Nearly Gone

He ignored my question and started casually toward the gym. I trotted after him, taking two steps for each of his, growing more anxious when the smile slid from his face. “You’re going to be in serious trouble if your mother discovers you bugged out on your shrink appointment.”

 

 

“First she’d have to care,” he grumbled. “She didn’t even notice that I paid your rent with my dad’s poker money . . .” His Adam’s apple bobbed as he swallowed the rest, as if only just realizing he’d said it out loud.

 

My eyes flew open wide. “You did what?”

 

“It’s no big deal,” he said, tucking me under his arm as he walked. “Dad came home from his game last night drunk with a lot of cash. Vince’s dad lost big.” He arched a brow conspiratorially. “So I snuck a few hundred and gave it to my mom. I told her it was your rent payment. It should keep her off your mom’s back for a few days.”

 

“You shouldn’t have done that, J. What if you get in trouble?” His parents were our landlords, and ever since my dad left, they hated us. Probably because we always seemed to be late with the rent.

 

“It’s no big deal.”

 

He pasted on a paper-thin smile, but he was holding something back. I didn’t see any of the telltale signs that he and his dad might be fighting, but Jeremy’d always been good at concealing the occasional bruise.

 

My fingers fidgeted in my pockets, wanting to touch him but not wanting to pry. If he wouldn’t tell me, then touching him skin to skin was the only way to know for sure what he was feeling. But it felt wrong, like sneaking around in someone’s room, or taking something away from them that wasn’t mine to take. I’d feel his emotions, taste them like they were some tangible thing I’d consumed.

 

The first time I touched Jeremy, we were twelve. It was an accident, our fingers grazing as we both reached for the last cookie on the silver tray in Jeremy’s kitchen during our dads’ poker game. Up until that night, we hadn’t really spoken on those Friday nights when my dad dragged me to Belle Green with him so he could play cards with Mr. Fowler. I’d felt out of place in his house. It was filled with delicate and breakable things. Things I shouldn’t want to touch, but did, because they were so different from my own. But when I’d touched Jeremy, we felt the same. Alone.
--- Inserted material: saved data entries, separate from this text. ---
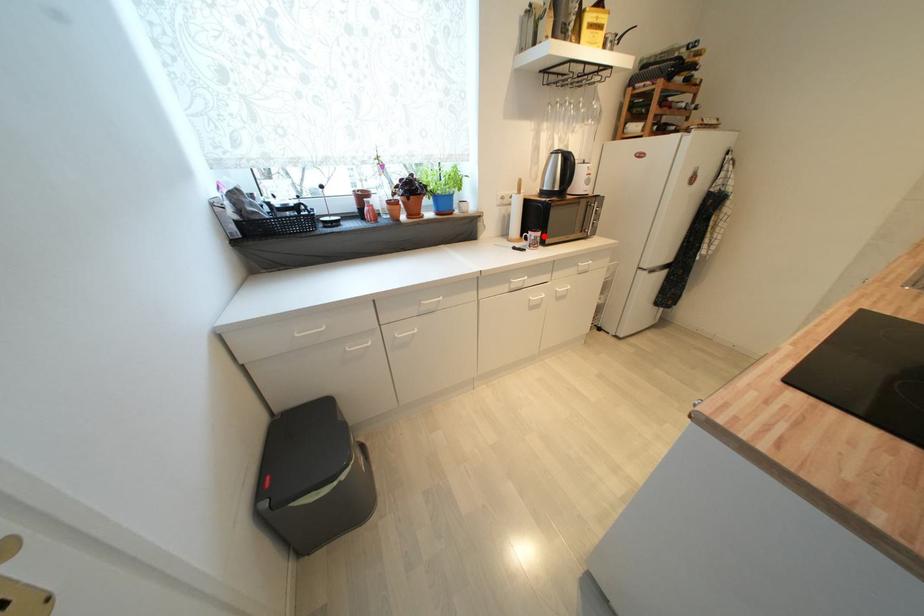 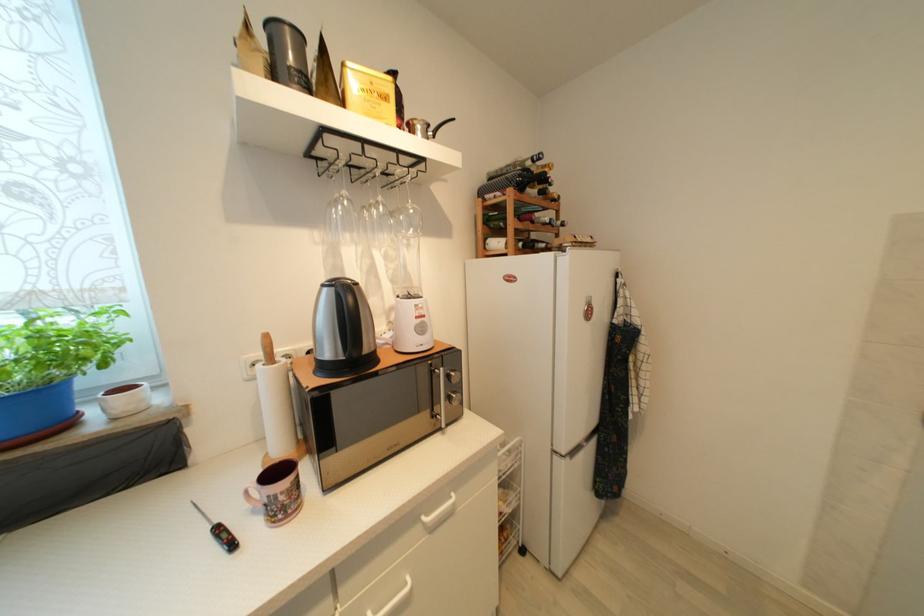 The point at the highlighted location is marked in the first image. Where is the corresponding point in the second image?

(289, 485) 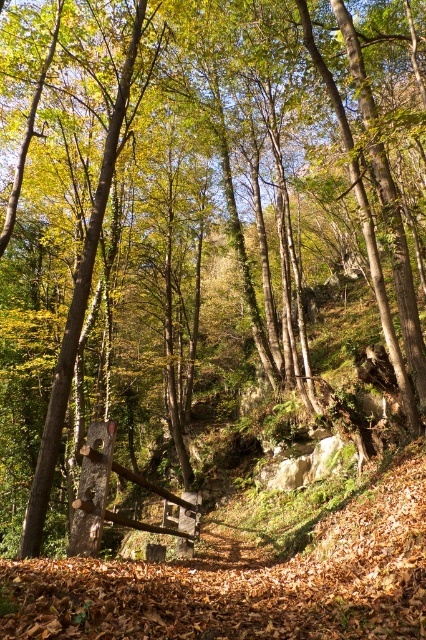 Is brown wood tree at center to the right of wooden log at center from the viewer's perspective?

In fact, brown wood tree at center is to the left of wooden log at center.

Who is higher up, brown wood tree at center or wooden log at center?

Positioned higher is brown wood tree at center.

Who is more distant from viewer, (x=80, y=308) or (x=89, y=548)?

The point (x=80, y=308) is more distant.

In order to click on brown wood tree at center in this screenshot , I will do `click(77, 314)`. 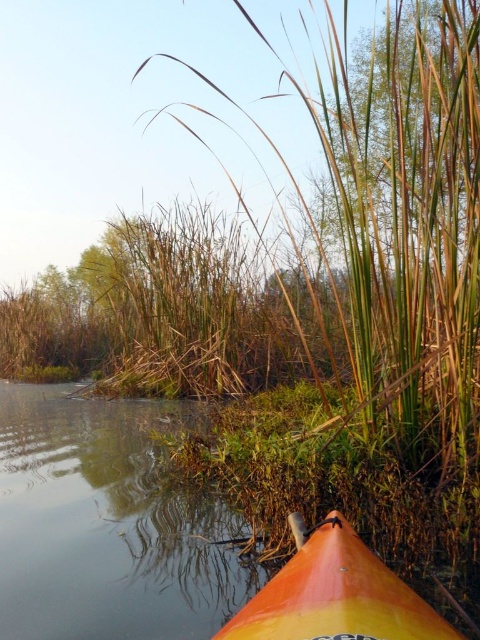 You are a kayaker navigating a serene waterway surrounded by tall reeds. You notice a point marked at coordinates (107, 524). What object does this point correspond to in the scene?

The point at coordinates (107, 524) corresponds to the smooth orange kayak at lower right. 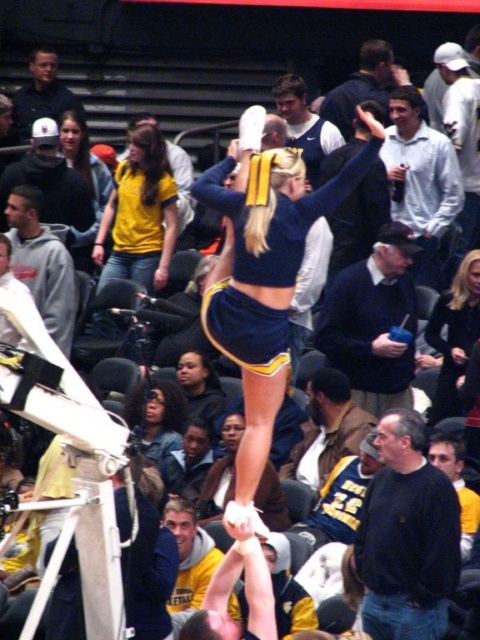 Question: Is yellow matte shirt at center smaller than dark brown hair at center?

Choices:
 (A) no
 (B) yes

Answer: (A)

Question: In this image, where is dark brown hair at center located relative to dark blue hoodie at center?

Choices:
 (A) below
 (B) above

Answer: (A)

Question: Based on their relative distances, which object is farther from the black leather jacket at lower right?

Choices:
 (A) yellow matte shirt at center
 (B) matte blue uniform at center

Answer: (A)

Question: Which object appears farthest from the camera in this image?

Choices:
 (A) dark blue hoodie at center
 (B) yellow matte shirt at center
 (C) dark brown hair at center
 (D) black leather jacket at lower right

Answer: (B)

Question: In this image, where is dark brown hair at center located relative to dark blue hoodie at center?

Choices:
 (A) above
 (B) below

Answer: (B)

Question: Which object is positioned farthest from the matte blue uniform at center?

Choices:
 (A) black leather jacket at lower right
 (B) yellow matte shirt at center
 (C) dark brown hair at center

Answer: (A)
He was in his own house, in his own neighborhood, and still didn’t fit. I recognized that kind of loneliness, because it was mine too.

 

We split the last cookie that night, and everything else since. Being together didn’t get rid of the loneliness, but somehow, it made it sweeter, because we shared it.

 

I pulled my hands out of my pockets, and gently took his, letting a painful lump of his emotions swell in my throat. His depression tasted like a dry salt paste. It would have been choking and hard to breathe through if it weren’t muted by the antidepressants Dr. Matthews prescribed. Still, my eyes burned like I’d been crying, and I swallowed the knot until it was a clenched fist inside my chest. “What’s going on? You can tell me.”

 

Jeremy shook his head. “It’s nothing.”

 

But it wasn’t. It was strong, with a bitter after bite that I could feel trying to claw its way up. He was angry, and burying it deep. It seemed to burrow under my own skin.

 

“It’s something.”

 

He shrugged it off and didn’t look me in the eyes. “I got into it with my mom again this morning. That’s all.”

 

I gave his hand a squeeze. Whatever it was, he would tell me when he was ready. “I’ll pay you back the rent money, I promise. I don’t want to get you in trouble.”

 

He squeezed back, and the brief pulse of affection was laced with doubt. I let go of his hand, and pushed my glasses up my nose, bringing his tight smile back in focus, knowing I’d seen him more clearly a moment ago and wishing I hadn’t.

 

“It’s fine. Don’t worry about it,” he said, as if he could see through me too.

 

We neared the gym, and the hall erupted with clapping hands and the steady stomp of feet against the bleachers. West River High’s varsity soccer team had made the championship playoffs. The athletes gathered by the trophy cabinet to check their reflections in the glass and worship at their own altar before rushing the gym floor. I skirted around the clog of blue uniforms, trying not to touch them.

 

“Heads up!”

 

I ducked and held my breath as a soccer ball soared low over Jeremy and smacked into the wall. The rebound caught the side of his head.

 

“Relax, man. It’s just Fowler.” Vince DiMorello recovered his lost ball and dribbled it back through the crowd.

 

“Do you mind?” I hollered.

 

“Blow me, Boswell,” Vince called back, following it up with the finger. I bit back a mouthful of choice insults that would have been completely wasted on Vince’s stunted vocabulary and pathetic IQ, and watched as a manicured hand smacked the back of Vince’s head. Hard. To anyone else, it might have seemed like a casual flirtation, but I knew this particular cheerleader, and the look on Emily Reinnert’s face wasn’t romantic.